* ABOUT THIS EXERCISE *
Strip out all images, then restate the data verbatim.

* DATA SUPPLIED *

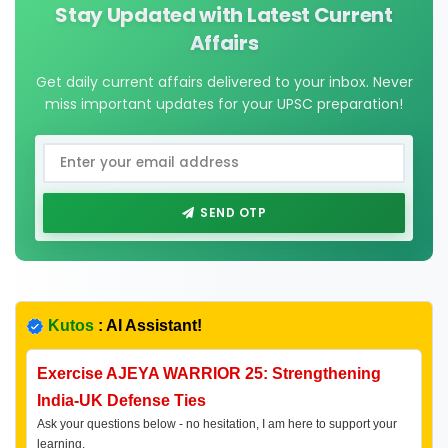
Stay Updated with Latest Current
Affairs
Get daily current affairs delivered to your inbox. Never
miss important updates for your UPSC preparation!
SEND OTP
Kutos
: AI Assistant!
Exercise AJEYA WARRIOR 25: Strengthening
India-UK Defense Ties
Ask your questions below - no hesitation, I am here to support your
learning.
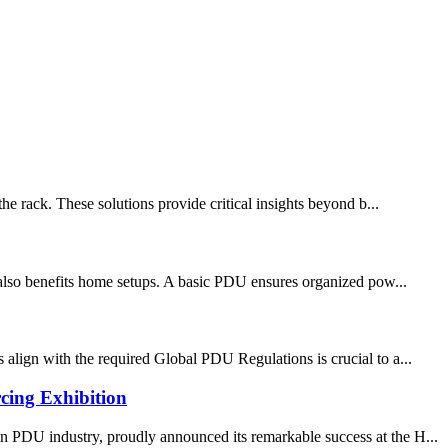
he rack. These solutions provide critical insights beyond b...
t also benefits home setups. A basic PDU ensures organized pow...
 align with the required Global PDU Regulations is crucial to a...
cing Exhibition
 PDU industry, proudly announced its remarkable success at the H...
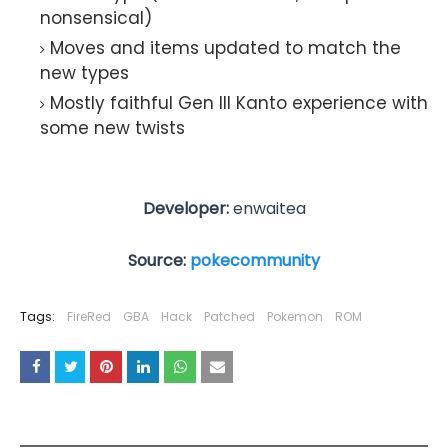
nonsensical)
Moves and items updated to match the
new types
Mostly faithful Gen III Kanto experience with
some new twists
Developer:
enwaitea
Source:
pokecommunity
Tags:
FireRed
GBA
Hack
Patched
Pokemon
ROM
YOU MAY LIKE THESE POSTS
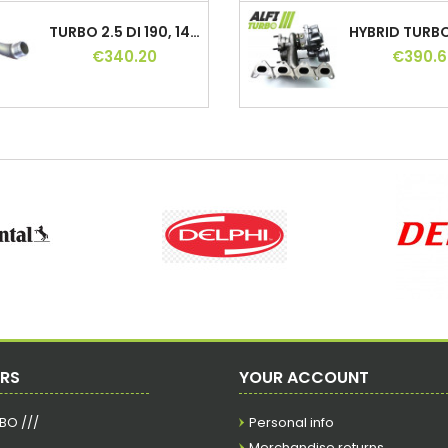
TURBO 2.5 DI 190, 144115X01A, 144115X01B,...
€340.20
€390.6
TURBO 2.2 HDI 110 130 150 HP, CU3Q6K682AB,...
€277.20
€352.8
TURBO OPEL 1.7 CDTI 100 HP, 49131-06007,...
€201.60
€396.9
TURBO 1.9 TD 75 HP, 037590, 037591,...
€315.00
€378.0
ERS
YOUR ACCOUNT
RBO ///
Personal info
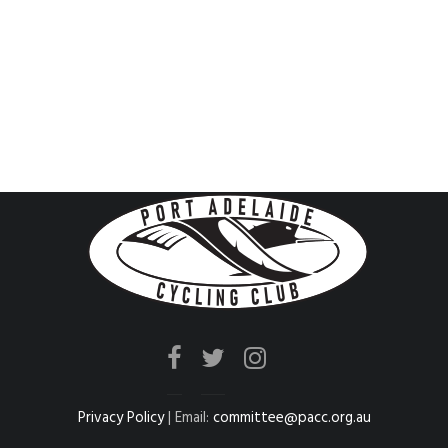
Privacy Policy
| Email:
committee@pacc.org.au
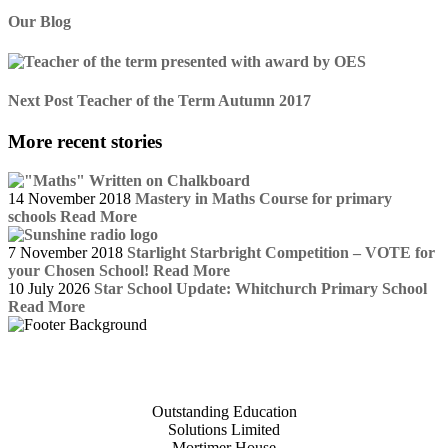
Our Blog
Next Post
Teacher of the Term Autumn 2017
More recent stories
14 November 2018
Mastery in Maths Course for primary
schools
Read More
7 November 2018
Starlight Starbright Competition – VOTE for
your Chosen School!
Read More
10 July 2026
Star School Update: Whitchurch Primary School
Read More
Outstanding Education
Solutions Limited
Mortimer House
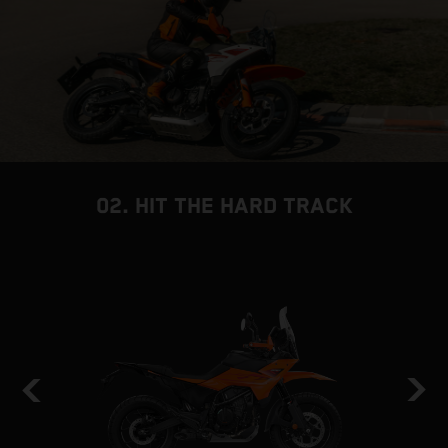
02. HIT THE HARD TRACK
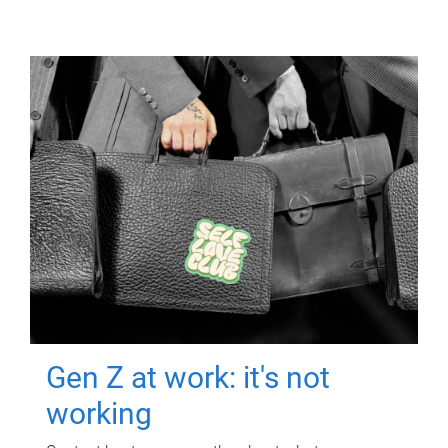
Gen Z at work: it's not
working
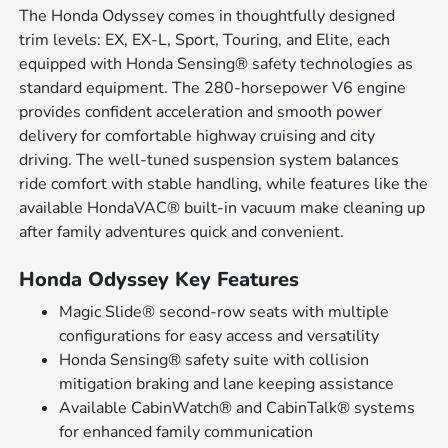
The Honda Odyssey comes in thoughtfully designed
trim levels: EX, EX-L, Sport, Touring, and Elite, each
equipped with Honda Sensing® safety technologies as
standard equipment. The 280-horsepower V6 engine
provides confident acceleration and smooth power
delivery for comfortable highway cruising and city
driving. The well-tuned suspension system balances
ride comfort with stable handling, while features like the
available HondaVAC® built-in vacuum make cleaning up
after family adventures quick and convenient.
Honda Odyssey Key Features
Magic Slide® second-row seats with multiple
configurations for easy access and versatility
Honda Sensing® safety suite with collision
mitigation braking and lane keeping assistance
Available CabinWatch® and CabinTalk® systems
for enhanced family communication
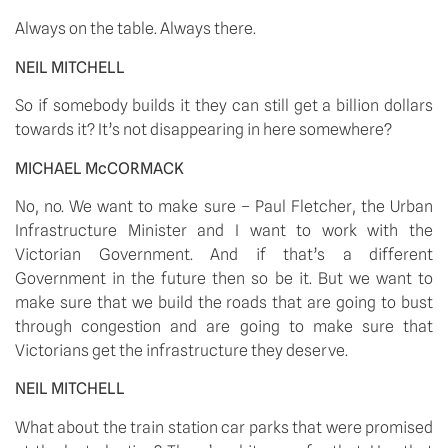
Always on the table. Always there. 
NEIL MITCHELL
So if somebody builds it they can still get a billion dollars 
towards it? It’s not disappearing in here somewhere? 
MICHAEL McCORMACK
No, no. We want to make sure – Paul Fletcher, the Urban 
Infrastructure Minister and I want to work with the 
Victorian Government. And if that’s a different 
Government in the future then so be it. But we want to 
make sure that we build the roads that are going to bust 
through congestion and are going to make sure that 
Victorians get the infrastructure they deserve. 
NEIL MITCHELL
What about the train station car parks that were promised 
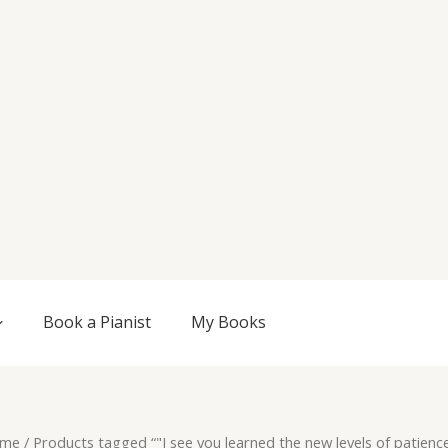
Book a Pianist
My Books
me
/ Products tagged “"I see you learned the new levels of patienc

* ANSWER FOR THIS EXERCISE *
Stay Updated with Latest Current
Affairs
Get daily current affairs delivered to your inbox. Never
miss important updates for your UPSC preparation!
SEND OTP
Kutos
: AI Assistant!
Exercise AJEYA WARRIOR 25: Strengthening
India-UK Defense Ties
Ask your questions below - no hesitation, I am here to support your
learning.
he rack. These solutions provide critical insights beyond b...
t also benefits home setups. A basic PDU ensures organized pow...
 align with the required Global PDU Regulations is crucial to a...
cing Exhibition
 PDU industry, proudly announced its remarkable success at the H...
nonsensical)
Moves and items updated to match the
new types
Mostly faithful Gen III Kanto experience with
some new twists
Developer:
enwaitea
Source:
pokecommunity
Tags:
FireRed
GBA
Hack
Patched
Pokemon
ROM
YOU MAY LIKE THESE POSTS
TURBO 2.5 DI 190, 144115X01A, 144115X01B,...
€340.20
€390.6
TURBO 2.2 HDI 110 130 150 HP, CU3Q6K682AB,...
€277.20
€352.8
TURBO OPEL 1.7 CDTI 100 HP, 49131-06007,...
€201.60
€396.9
TURBO 1.9 TD 75 HP, 037590, 037591,...
€315.00
€378.0
ERS
YOUR ACCOUNT
RBO ///
Personal info
Privacy Policy
| Email:
committee@pacc.org.au
Our Blog
Next Post
Teacher of the Term Autumn 2017
More recent stories
14 November 2018
Mastery in Maths Course for primary
schools
Read More
7 November 2018
Starlight Starbright Competition – VOTE for
your Chosen School!
Read More
10 July 2026
Star School Update: Whitchurch Primary School
Read More
Outstanding Education
Solutions Limited
Mortimer House
02. HIT THE HARD TRACK
Gen Z at work: it's not
working
The Honda Odyssey comes in thoughtfully designed
trim levels: EX, EX-L, Sport, Touring, and Elite, each
equipped with Honda Sensing® safety technologies as
standard equipment. The 280-horsepower V6 engine
provides confident acceleration and smooth power
delivery for comfortable highway cruising and city
driving. The well-tuned suspension system balances
ride comfort with stable handling, while features like the
available HondaVAC® built-in vacuum make cleaning up
after family adventures quick and convenient.
Honda Odyssey Key Features
Magic Slide® second-row seats with multiple
configurations for easy access and versatility
Honda Sensing® safety suite with collision
mitigation braking and lane keeping assistance
Available CabinWatch® and CabinTalk® systems
for enhanced family communication
Always on the table. Always there. 
NEIL MITCHELL
So if somebody builds it they can still get a billion dollars 
towards it? It’s not disappearing in here somewhere? 
MICHAEL McCORMACK
No, no. We want to make sure – Paul Fletcher, the Urban 
Infrastructure Minister and I want to work with the 
Victorian Government. And if that’s a different 
Government in the future then so be it. But we want to 
make sure that we build the roads that are going to bust 
through congestion and are going to make sure that 
Victorians get the infrastructure they deserve. 
NEIL MITCHELL
What about the train station car parks that were promised 
Book a Pianist
My Books
me
/ Products tagged “"I see you learned the new levels of patienc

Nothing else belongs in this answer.